Once you reach the line with "method also accepts sequences and dicts." in the material below, copy each line exactly up to and including the line with "individual cash flow for the coming days.", and skip the pictures.
────
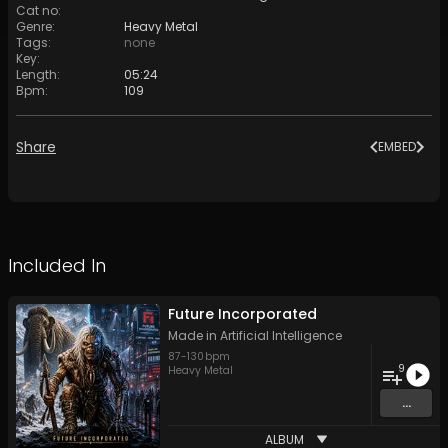
Cat no
:
Genre
:
Heavy Metal
Tags
:
none
Key
:
Length
:
05:24
Bpm
:
109
Share
EMBED
Included In
Future Incorporated
Made in Artificial Intelligence
87
-
130
bpm
9
Heavy Metal
...
ALBUM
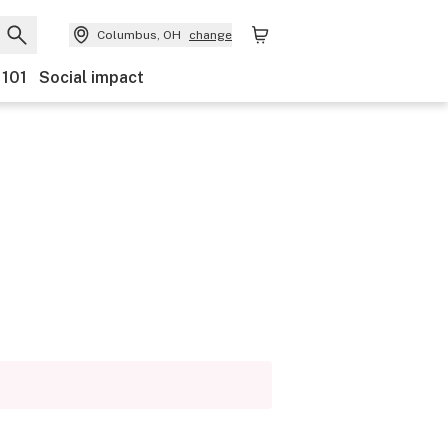
Columbus, OH
change
 101
Social impact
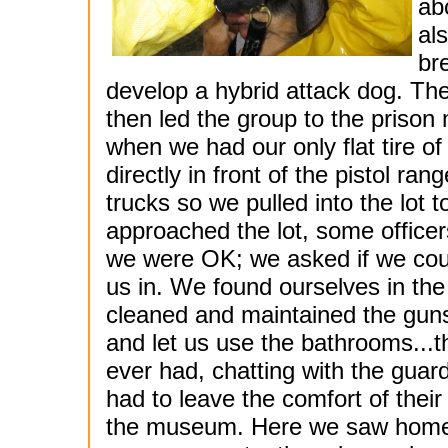
ab
al
br
develop a hybrid attack dog. Th
then led the group to the priso
when we had our only flat tire of t
directly in front of the pistol ra
trucks so we pulled into the lot t
approached the lot, some officer
we were OK; we asked if we could
us in. We found ourselves in the
cleaned and maintained the guns
and let us use the bathrooms...th
ever had, chatting with the guard
had to leave the comfort of their
the museum. Here we saw homem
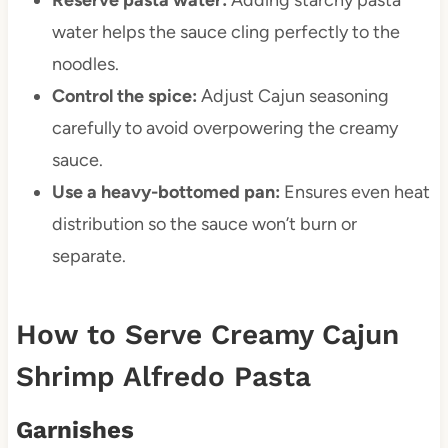
water helps the sauce cling perfectly to the
noodles.
Control the spice:
Adjust Cajun seasoning
carefully to avoid overpowering the creamy
sauce.
Use a heavy-bottomed pan:
Ensures even heat
distribution so the sauce won’t burn or
separate.
How to Serve Creamy Cajun
Shrimp Alfredo Pasta
Garnishes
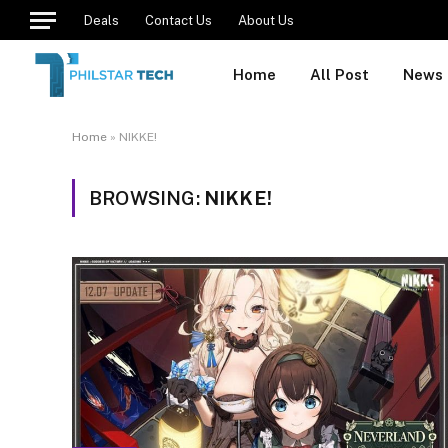
Deals
Contact Us
About Us
Home
All Post
News
Home
»
NIKKE!
BROWSING:
NIKKE!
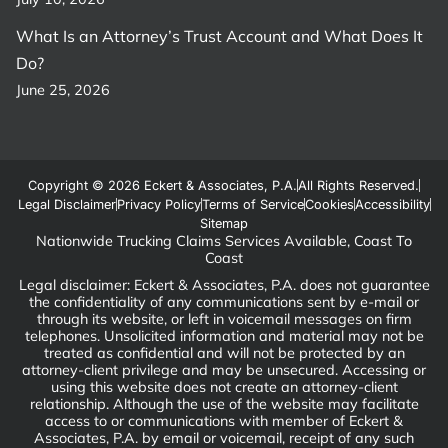
What Is an Attorney’s Trust Account and What Does It
Do?
June 25, 2026
Copyright © 2026 Eckert & Associates, P.A.
All Rights Reserved.
Legal Disclaimer
Privacy Policy
Terms of Service
Cookies
Accessibility
Sitemap
Nationwide Trucking Claims Services Available, Coast To
Coast
Legal disclaimer: Eckert & Associates, P.A. does not guarantee
the confidentiality of any communications sent by e-mail or
through its website, or left in voicemail messages on firm
telephones. Unsolicited information and material may not be
treated as confidential and will not be protected by an
attorney-client privilege and may be unsecured. Accessing or
using this website does not create an attorney-client
relationship. Although the use of the website may facilitate
access to or communications with member of Eckert &
Associates, P.A. by email or voicemail, receipt of any such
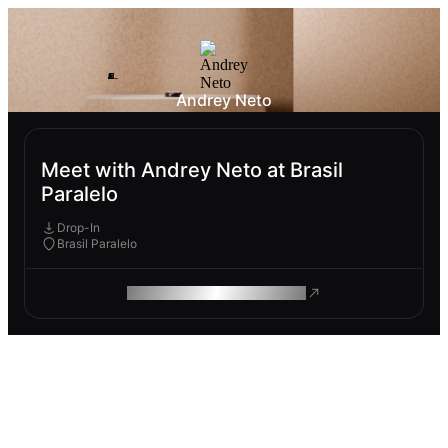
Andrey Neto
Meet with Andrey Neto at Brasil
Paralelo
Drop-In
Brasil Paralelo
ROAM MAKES REMOTE WORK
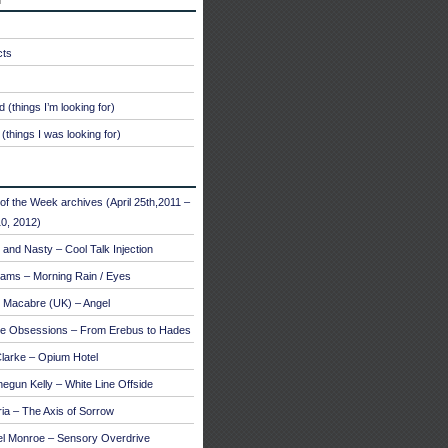
cts
 (things I’m looking for)
(things I was looking for)
of the Week archives (April 25th,2011 –
0, 2012)
and Nasty – Cool Talk Injection
ams – Morning Rain / Eyes
 Macabre (UK) – Angel
te Obsessions – From Erebus to Hades
larke – Opium Hotel
egun Kelly – White Line Offside
a – The Axis of Sorrow
el Monroe – Sensory Overdrive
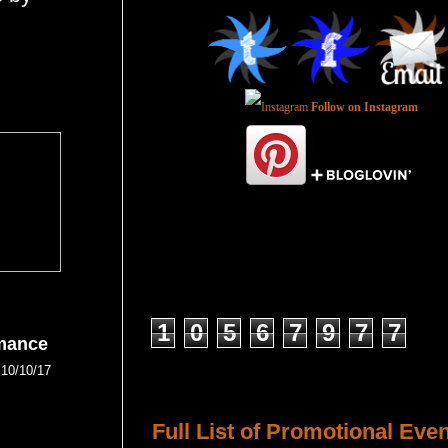
Follow on Instagram
Total Pageviews
1
0
5
6
7
9
7
7
mance
10/10/17
Host a Tour or Blitz with Us!
Full List of Promotional Eve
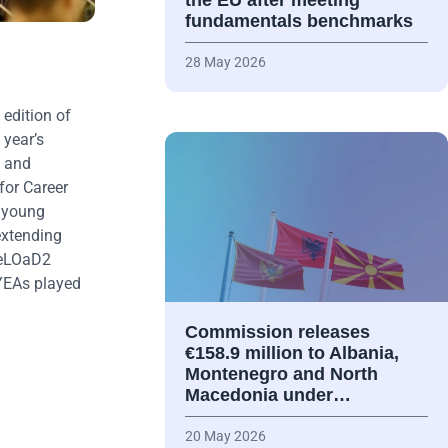
the EU after meeting
fundamentals benchmarks
28 May 2026
edition of
 year’s
s and
for Career
r young
extending
 ReLOaD2
 YEAs played
Commission releases
€158.9 million to Albania,
Montenegro and North
Macedonia under…
20 May 2026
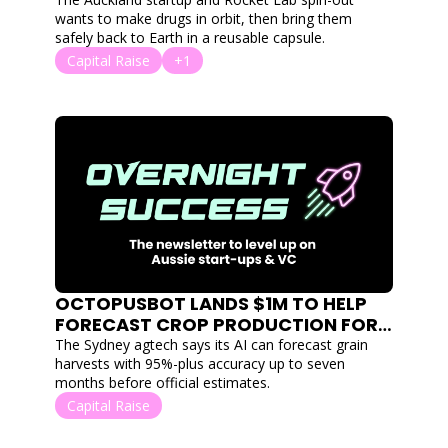
MANUFACTURE IN ORBIT
wants to make drugs in orbit, then bring them 
safely back to Earth in a reusable capsule.
Capital Raise
+1
OCTOPUSBOT LANDS $1M TO HELP 
FORECAST CROP PRODUCTION FOR 
FARMERS
The Sydney agtech says its AI can forecast grain 
harvests with 95%-plus accuracy up to seven 
months before official estimates.
Capital Raise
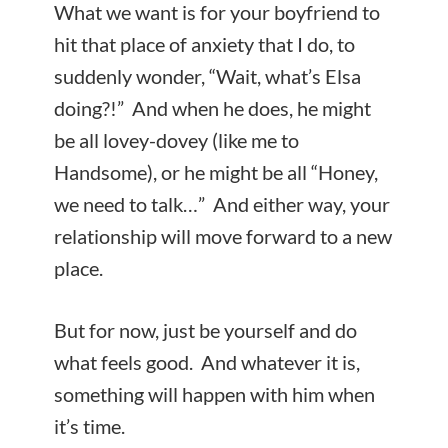
What we want is for your boyfriend to
hit that place of anxiety that I do, to
suddenly wonder, “Wait, what’s Elsa
doing?!” And when he does, he might
be all lovey-dovey (like me to
Handsome), or he might be all “Honey,
we need to talk…” And either way, your
relationship will move forward to a new
place.
But for now, just be yourself and do
what feels good. And whatever it is,
something will happen with him when
it’s time.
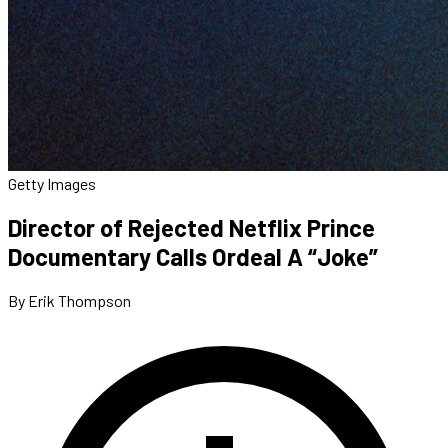
Getty Images
Director of Rejected Netflix Prince
Documentary Calls Ordeal A “Joke”
By Erik Thompson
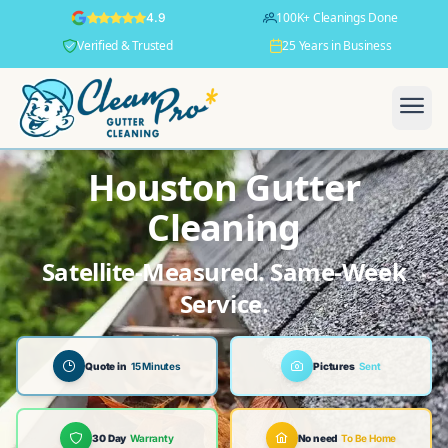
100K+ Cleanings Done
4.9
Verified & Trusted
25 Years in Business
Houston Gutter
Cleaning
Satellite-Measured. Same-Week
Service.
Quote in
15 Minutes
Pictures
Sent
30 Day
Warranty
No need
To Be Home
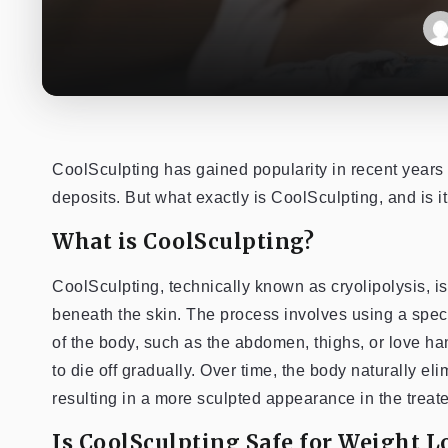
CoolSculpting has gained popularity in recent years
deposits. But what exactly is CoolSculpting, and is it
What is CoolSculpting?
CoolSculpting, technically known as cryolipolysis, is
beneath the skin. The process involves using a speci
of the body, such as the abdomen, thighs, or love han
to die off gradually. Over time, the body naturally el
resulting in a more sculpted appearance in the treat
Is CoolSculpting Safe for Weight L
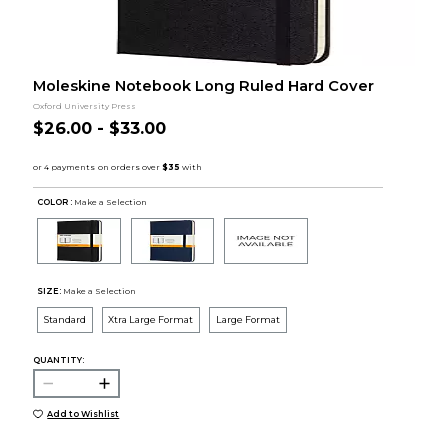
Moleskine Notebook Long Ruled Hard Cover
Oxford University Press
$26.00 - $33.00
COLOR :
Make a Selection
SIZE:
Make a Selection
Standard
Xtra Large Format
Large Format
QUANTITY:
Add to Wishlist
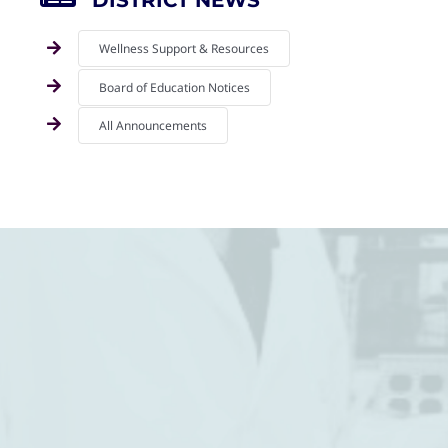
DISTRICT NEWS
Wellness Support & Resources
Board of Education Notices
All Announcements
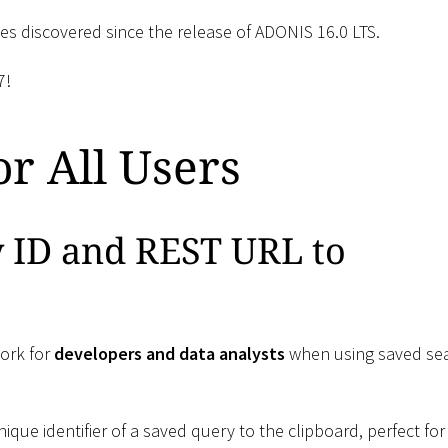
ssues discovered since the release of ADONIS 16.0 LTS.
7!
r All Users
y ID and REST URL to
ork for
developers and data analysts
when using saved se
nique identifier of a saved query to the clipboard, perfect for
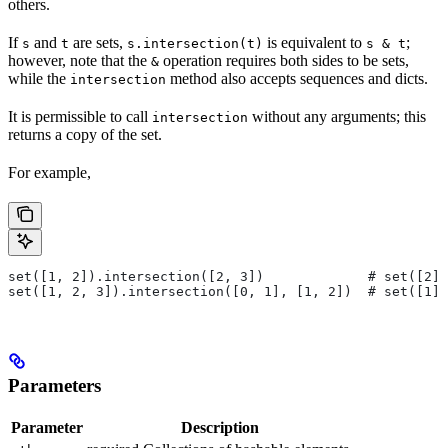
others.
If
and
are sets,
is equivalent to
;
s
t
s.intersection(t)
s & t
however, note that the
operation requires both sides to be sets,
&
while the
method also accepts sequences and dicts.
intersection
It is permissible to call
without any arguments; this
intersection
returns a copy of the set.
For example,
set([1, 2]).intersection([2, 3])             # set([2])
set([1, 2, 3]).intersection([0, 1], [1, 2])  # set([1])
Parameters
Parameter
Description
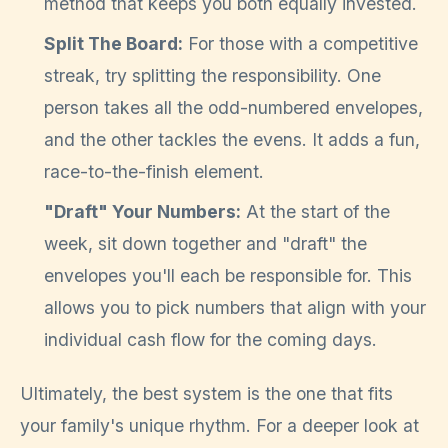
method that keeps you both equally invested.
Split The Board:
For those with a competitive
streak, try splitting the responsibility. One
person takes all the odd-numbered envelopes,
and the other tackles the evens. It adds a fun,
race-to-the-finish element.
"Draft" Your Numbers:
At the start of the
week, sit down together and "draft" the
envelopes you'll each be responsible for. This
allows you to pick numbers that align with your
individual cash flow for the coming days.
Ultimately, the best system is the one that fits
your family's unique rhythm. For a deeper look at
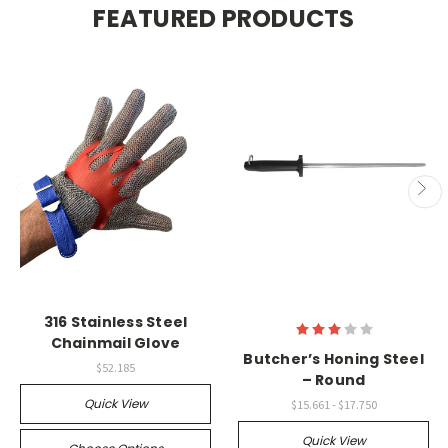
FEATURED PRODUCTS
316 Stainless Steel
Chainmail Glove
Butcher’s Honing Steel
$52.185
– Round
Quick View
$15.661 - $17.750
Quick View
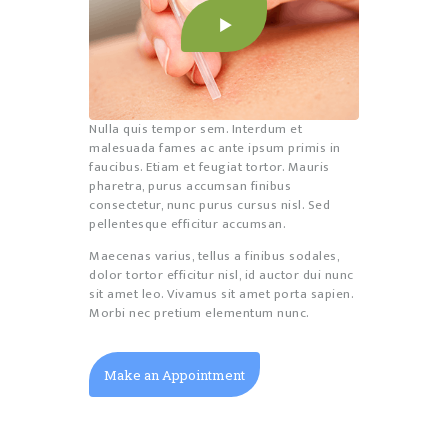
Nulla quis tempor sem. Interdum et
malesuada fames ac ante ipsum primis in
faucibus. Etiam et feugiat tortor. Mauris
pharetra, purus accumsan finibus
consectetur, nunc purus cursus nisl. Sed
pellentesque efficitur accumsan.
Maecenas varius, tellus a finibus sodales,
dolor tortor efficitur nisl, id auctor dui nunc
sit amet leo. Vivamus sit amet porta sapien.
Morbi nec pretium elementum nunc.
Make an Appointment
────
▶ _SOLUTION BELOW_:
method also accepts sequences and dicts.
intersection
It is permissible to call
without any arguments; this
intersection
returns a copy of the set.
For example,
set([1, 2]).intersection([2, 3])             # set([2])
set([1, 2, 3]).intersection([0, 1], [1, 2])  # set([1])
Parameters
Parameter
Description
method that keeps you both equally invested.
Split The Board:
For those with a competitive
streak, try splitting the responsibility. One
person takes all the odd-numbered envelopes,
and the other tackles the evens. It adds a fun,
race-to-the-finish element.
"Draft" Your Numbers:
At the start of the
week, sit down together and "draft" the
envelopes you'll each be responsible for. This
allows you to pick numbers that align with your
individual cash flow for the coming days.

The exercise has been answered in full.